TASK TO CARRY OUT = Copy only the lines between the one containing "Where is 'left heart atrium' in this image?" and the end of the records, both included, leaving out pictures.

EXTRACTED INFORMATION =
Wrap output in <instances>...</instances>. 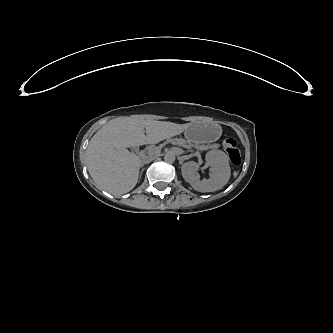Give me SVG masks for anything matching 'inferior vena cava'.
<instances>
[{
    "label": "inferior vena cava",
    "instance_id": "obj_1",
    "mask_svg": "<svg viewBox=\"0 0 333 333\" xmlns=\"http://www.w3.org/2000/svg\"><path fill=\"white\" fill-rule=\"evenodd\" d=\"M153 158H154V157H150V158L146 159L144 162H145V163H149L150 161L153 160Z\"/></svg>",
    "mask_w": 333,
    "mask_h": 333
}]
</instances>
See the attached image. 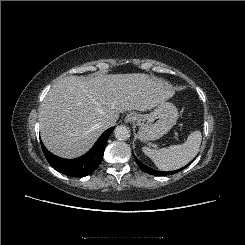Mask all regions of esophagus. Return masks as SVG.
<instances>
[{"label": "esophagus", "instance_id": "1", "mask_svg": "<svg viewBox=\"0 0 245 245\" xmlns=\"http://www.w3.org/2000/svg\"><path fill=\"white\" fill-rule=\"evenodd\" d=\"M136 120H137V115L135 113H129L125 117L126 123H132V122H135Z\"/></svg>", "mask_w": 245, "mask_h": 245}]
</instances>
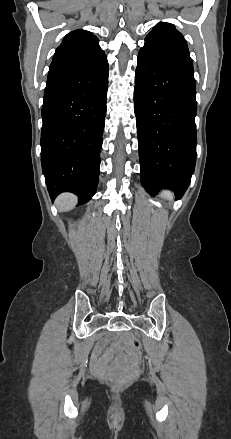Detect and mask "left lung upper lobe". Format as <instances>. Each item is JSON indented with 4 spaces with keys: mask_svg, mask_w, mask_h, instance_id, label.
<instances>
[{
    "mask_svg": "<svg viewBox=\"0 0 231 439\" xmlns=\"http://www.w3.org/2000/svg\"><path fill=\"white\" fill-rule=\"evenodd\" d=\"M141 50L161 59L193 65L186 40L170 23H158L146 36Z\"/></svg>",
    "mask_w": 231,
    "mask_h": 439,
    "instance_id": "5c2ea615",
    "label": "left lung upper lobe"
}]
</instances>
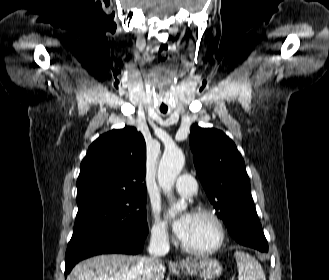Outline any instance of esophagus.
<instances>
[{
	"label": "esophagus",
	"mask_w": 329,
	"mask_h": 280,
	"mask_svg": "<svg viewBox=\"0 0 329 280\" xmlns=\"http://www.w3.org/2000/svg\"><path fill=\"white\" fill-rule=\"evenodd\" d=\"M185 263H186L185 260H181V261H180V264H185Z\"/></svg>",
	"instance_id": "obj_1"
}]
</instances>
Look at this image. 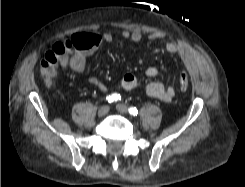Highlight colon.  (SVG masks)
<instances>
[{
	"instance_id": "colon-1",
	"label": "colon",
	"mask_w": 245,
	"mask_h": 187,
	"mask_svg": "<svg viewBox=\"0 0 245 187\" xmlns=\"http://www.w3.org/2000/svg\"><path fill=\"white\" fill-rule=\"evenodd\" d=\"M83 42L77 36L70 40L56 43L52 52L48 53L42 62V76L47 84H51L56 75V67L64 61L73 48L81 47ZM181 90L185 91L190 86V78L186 72H182L179 77Z\"/></svg>"
}]
</instances>
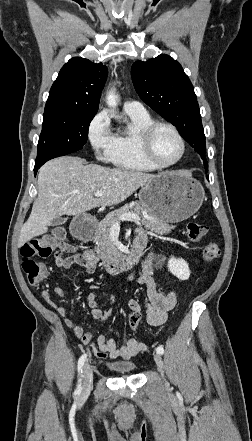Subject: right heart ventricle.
I'll return each mask as SVG.
<instances>
[{"label":"right heart ventricle","instance_id":"obj_1","mask_svg":"<svg viewBox=\"0 0 252 441\" xmlns=\"http://www.w3.org/2000/svg\"><path fill=\"white\" fill-rule=\"evenodd\" d=\"M127 115L130 119V127L115 134L116 150L113 162L117 167L126 170L155 171L157 168L144 158L139 144L141 131L154 120L147 112L144 114L127 113Z\"/></svg>","mask_w":252,"mask_h":441}]
</instances>
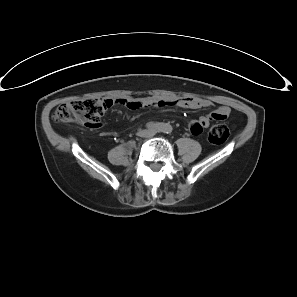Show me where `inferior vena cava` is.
Returning a JSON list of instances; mask_svg holds the SVG:
<instances>
[{
  "label": "inferior vena cava",
  "mask_w": 297,
  "mask_h": 297,
  "mask_svg": "<svg viewBox=\"0 0 297 297\" xmlns=\"http://www.w3.org/2000/svg\"><path fill=\"white\" fill-rule=\"evenodd\" d=\"M155 135V131H150V136H154Z\"/></svg>",
  "instance_id": "inferior-vena-cava-1"
}]
</instances>
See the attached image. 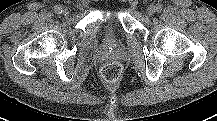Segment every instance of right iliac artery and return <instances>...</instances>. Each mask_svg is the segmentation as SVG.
<instances>
[{
	"label": "right iliac artery",
	"mask_w": 217,
	"mask_h": 121,
	"mask_svg": "<svg viewBox=\"0 0 217 121\" xmlns=\"http://www.w3.org/2000/svg\"><path fill=\"white\" fill-rule=\"evenodd\" d=\"M54 11H55L57 14H60V13L62 12V7H61L60 5H57V6H55Z\"/></svg>",
	"instance_id": "1"
}]
</instances>
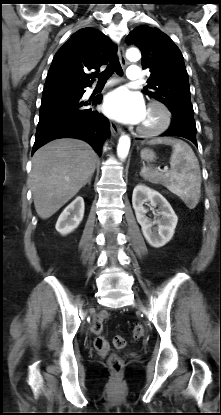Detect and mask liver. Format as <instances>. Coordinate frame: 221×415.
I'll use <instances>...</instances> for the list:
<instances>
[{
	"mask_svg": "<svg viewBox=\"0 0 221 415\" xmlns=\"http://www.w3.org/2000/svg\"><path fill=\"white\" fill-rule=\"evenodd\" d=\"M95 151L78 139L51 141L32 158L31 183L34 206L48 219L73 198L95 171Z\"/></svg>",
	"mask_w": 221,
	"mask_h": 415,
	"instance_id": "1",
	"label": "liver"
}]
</instances>
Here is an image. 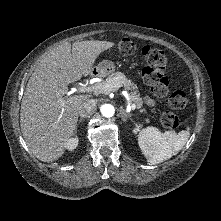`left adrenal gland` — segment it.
Masks as SVG:
<instances>
[{
    "instance_id": "obj_1",
    "label": "left adrenal gland",
    "mask_w": 221,
    "mask_h": 221,
    "mask_svg": "<svg viewBox=\"0 0 221 221\" xmlns=\"http://www.w3.org/2000/svg\"><path fill=\"white\" fill-rule=\"evenodd\" d=\"M120 117L124 122H126L128 118L132 117V114L127 113L122 107H120Z\"/></svg>"
}]
</instances>
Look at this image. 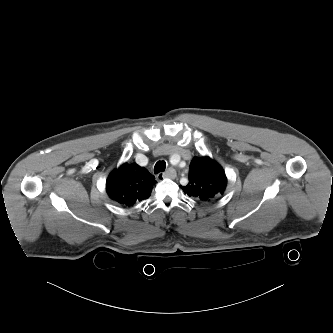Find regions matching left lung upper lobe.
Segmentation results:
<instances>
[{
	"mask_svg": "<svg viewBox=\"0 0 333 333\" xmlns=\"http://www.w3.org/2000/svg\"><path fill=\"white\" fill-rule=\"evenodd\" d=\"M189 183L181 186L189 197L211 201L220 198L226 189L227 178L223 168L209 157H194Z\"/></svg>",
	"mask_w": 333,
	"mask_h": 333,
	"instance_id": "5c2ea615",
	"label": "left lung upper lobe"
}]
</instances>
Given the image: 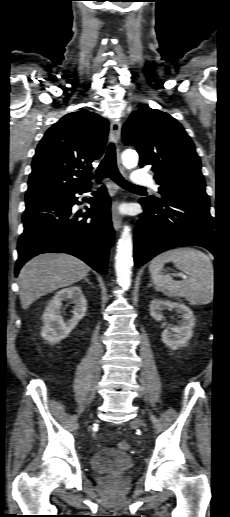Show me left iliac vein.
I'll list each match as a JSON object with an SVG mask.
<instances>
[{"mask_svg":"<svg viewBox=\"0 0 230 517\" xmlns=\"http://www.w3.org/2000/svg\"><path fill=\"white\" fill-rule=\"evenodd\" d=\"M135 422H136L137 424H139V425H143V421H142V419H141V418H137V419L135 420Z\"/></svg>","mask_w":230,"mask_h":517,"instance_id":"1","label":"left iliac vein"}]
</instances>
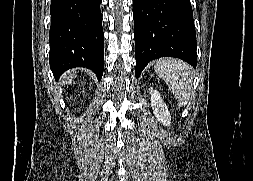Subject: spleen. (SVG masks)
I'll list each match as a JSON object with an SVG mask.
<instances>
[{"instance_id":"3e777b00","label":"spleen","mask_w":253,"mask_h":181,"mask_svg":"<svg viewBox=\"0 0 253 181\" xmlns=\"http://www.w3.org/2000/svg\"><path fill=\"white\" fill-rule=\"evenodd\" d=\"M155 71L167 83L178 104L186 105L192 89L190 65L178 59H159L155 62Z\"/></svg>"}]
</instances>
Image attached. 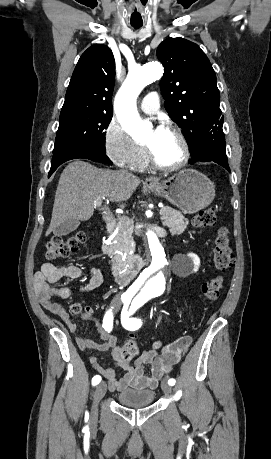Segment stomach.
I'll return each mask as SVG.
<instances>
[{
  "mask_svg": "<svg viewBox=\"0 0 271 459\" xmlns=\"http://www.w3.org/2000/svg\"><path fill=\"white\" fill-rule=\"evenodd\" d=\"M146 190L166 198L184 214H196L210 206L215 198V186L197 170H181L160 186H145Z\"/></svg>",
  "mask_w": 271,
  "mask_h": 459,
  "instance_id": "stomach-1",
  "label": "stomach"
}]
</instances>
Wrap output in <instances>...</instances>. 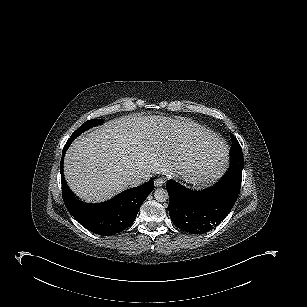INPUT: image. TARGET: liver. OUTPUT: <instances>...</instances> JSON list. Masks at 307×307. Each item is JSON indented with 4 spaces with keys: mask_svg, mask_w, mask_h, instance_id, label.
Masks as SVG:
<instances>
[{
    "mask_svg": "<svg viewBox=\"0 0 307 307\" xmlns=\"http://www.w3.org/2000/svg\"><path fill=\"white\" fill-rule=\"evenodd\" d=\"M213 137L196 124L166 117L122 116L77 138L64 158L71 190L86 202H103L140 175L221 172Z\"/></svg>",
    "mask_w": 307,
    "mask_h": 307,
    "instance_id": "1",
    "label": "liver"
}]
</instances>
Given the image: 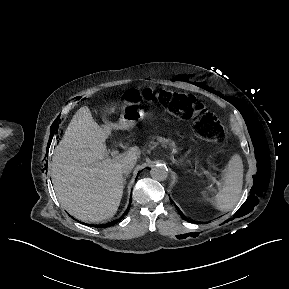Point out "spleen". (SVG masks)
Masks as SVG:
<instances>
[{"instance_id":"obj_1","label":"spleen","mask_w":289,"mask_h":289,"mask_svg":"<svg viewBox=\"0 0 289 289\" xmlns=\"http://www.w3.org/2000/svg\"><path fill=\"white\" fill-rule=\"evenodd\" d=\"M243 186V162L239 155H234L223 170L218 192L211 198V203L221 212L235 207L241 196Z\"/></svg>"}]
</instances>
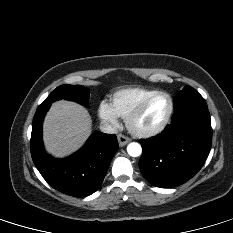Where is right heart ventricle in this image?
Wrapping results in <instances>:
<instances>
[{"instance_id": "right-heart-ventricle-1", "label": "right heart ventricle", "mask_w": 233, "mask_h": 233, "mask_svg": "<svg viewBox=\"0 0 233 233\" xmlns=\"http://www.w3.org/2000/svg\"><path fill=\"white\" fill-rule=\"evenodd\" d=\"M156 91L145 87L123 88L113 93L110 105L118 117L126 119L144 98Z\"/></svg>"}]
</instances>
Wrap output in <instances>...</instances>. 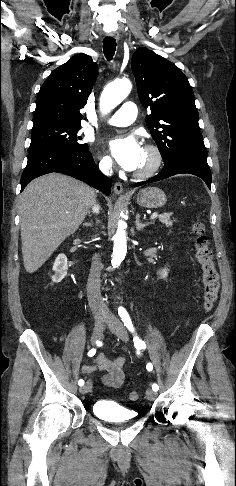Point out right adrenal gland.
Masks as SVG:
<instances>
[{"label":"right adrenal gland","instance_id":"obj_1","mask_svg":"<svg viewBox=\"0 0 236 486\" xmlns=\"http://www.w3.org/2000/svg\"><path fill=\"white\" fill-rule=\"evenodd\" d=\"M83 226L84 227H92L93 226V223H91V222H85V223H83Z\"/></svg>","mask_w":236,"mask_h":486}]
</instances>
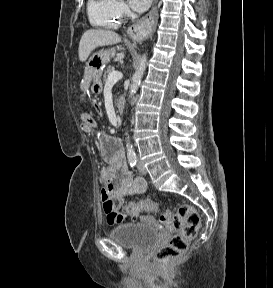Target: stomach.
Instances as JSON below:
<instances>
[{
  "mask_svg": "<svg viewBox=\"0 0 273 288\" xmlns=\"http://www.w3.org/2000/svg\"><path fill=\"white\" fill-rule=\"evenodd\" d=\"M115 55V48L103 49L90 57L84 75V82L87 86L92 83L91 91L99 94L102 91L101 74L110 59Z\"/></svg>",
  "mask_w": 273,
  "mask_h": 288,
  "instance_id": "0dacf381",
  "label": "stomach"
}]
</instances>
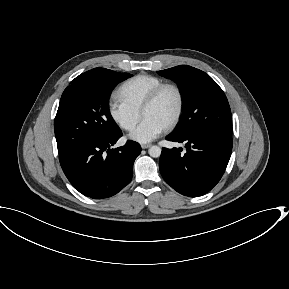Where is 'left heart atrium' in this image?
<instances>
[{
    "label": "left heart atrium",
    "instance_id": "left-heart-atrium-1",
    "mask_svg": "<svg viewBox=\"0 0 289 289\" xmlns=\"http://www.w3.org/2000/svg\"><path fill=\"white\" fill-rule=\"evenodd\" d=\"M166 126L159 121L144 117L138 127L131 132L129 138L139 143H148L156 139Z\"/></svg>",
    "mask_w": 289,
    "mask_h": 289
}]
</instances>
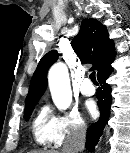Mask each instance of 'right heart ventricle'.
<instances>
[{"instance_id": "1", "label": "right heart ventricle", "mask_w": 130, "mask_h": 153, "mask_svg": "<svg viewBox=\"0 0 130 153\" xmlns=\"http://www.w3.org/2000/svg\"><path fill=\"white\" fill-rule=\"evenodd\" d=\"M55 117L47 107H42L32 121V135L35 143L41 147H50L54 144Z\"/></svg>"}]
</instances>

ANSWER SPACE =
Where is 'left heart atrium' in this image?
<instances>
[{
    "label": "left heart atrium",
    "instance_id": "left-heart-atrium-1",
    "mask_svg": "<svg viewBox=\"0 0 289 289\" xmlns=\"http://www.w3.org/2000/svg\"><path fill=\"white\" fill-rule=\"evenodd\" d=\"M166 126L159 121L144 117L138 127L131 132L129 138L139 143H148L156 139Z\"/></svg>",
    "mask_w": 289,
    "mask_h": 289
}]
</instances>
Mask each instance of 'right heart ventricle'.
<instances>
[{"instance_id": "1", "label": "right heart ventricle", "mask_w": 130, "mask_h": 153, "mask_svg": "<svg viewBox=\"0 0 130 153\" xmlns=\"http://www.w3.org/2000/svg\"><path fill=\"white\" fill-rule=\"evenodd\" d=\"M55 117L47 107H42L32 121V135L35 143L41 147H50L54 144Z\"/></svg>"}]
</instances>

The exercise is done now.